Countermeasure: Implement URL redirects (IIS-level on the old farm while it still exists, or via an SPFx redirector extension in the destination). Publish a URL migration guide to users.
15. Pre-Migration Content Audit Not Communicated
What it looks like: Users discover during migration waves that content is disappearing — ROT cleanup deletes sites that someone considered important.
Why it happens: The ROT-cleanup workstream ran quietly without stakeholder sign-off.
Countermeasure: Publish the ROT cleanup plan to all content owners before execution. Give every site owner 10 business days to claim content. Archive (rather than delete) anything with an unclear owner. Retain archive for 90 to 180 days post-migration before final deletion.

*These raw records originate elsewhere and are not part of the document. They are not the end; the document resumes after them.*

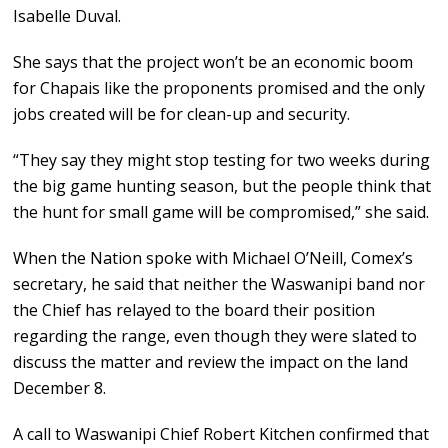
Isabelle Duval.
She says that the project won’t be an economic boom
for Chapais like the proponents promised and the only
jobs created will be for clean-up and security.
“They say they might stop testing for two weeks during
the big game hunting season, but the people think that
the hunt for small game will be compromised,” she said.
When the Nation spoke with Michael O’Neill, Comex’s
secretary, he said that neither the Waswanipi band nor
the Chief has relayed to the board their position
regarding the range, even though they were slated to
discuss the matter and review the impact on the land
December 8.
A call to Waswanipi Chief Robert Kitchen confirmed that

How These 15 Failure Modes Compound
The reason these failure modes become project-breaking is not any single one — any single issue is recoverable with two or three days of focused work. The reason is that they compound. A typical failing migration hits the pilot-wave skip (failure 1), which masks a permissions-inheritance issue (failure 2), which surfaces mid-production-wave and pulls the team away from customization remediation (failures 4, 6, 9), which gets discovered too late, which pushes cutover past the July 14 deadline, which forces emergency partner engagement at rush rates.
Three or four of these failure modes hitting in sequence will turn a 180-day migration into a 330-day emergency. The single best defense is the pilot wave — it surfaces most of these issues cheaply, two weeks into the project, when there is still time and budget to fix them.
Red-Flag Checklist for Migration Program Health
Run this short checklist every two weeks during the migration. Any "no" answer is a material program risk:
- Has the pilot wave completed with executive sign-off?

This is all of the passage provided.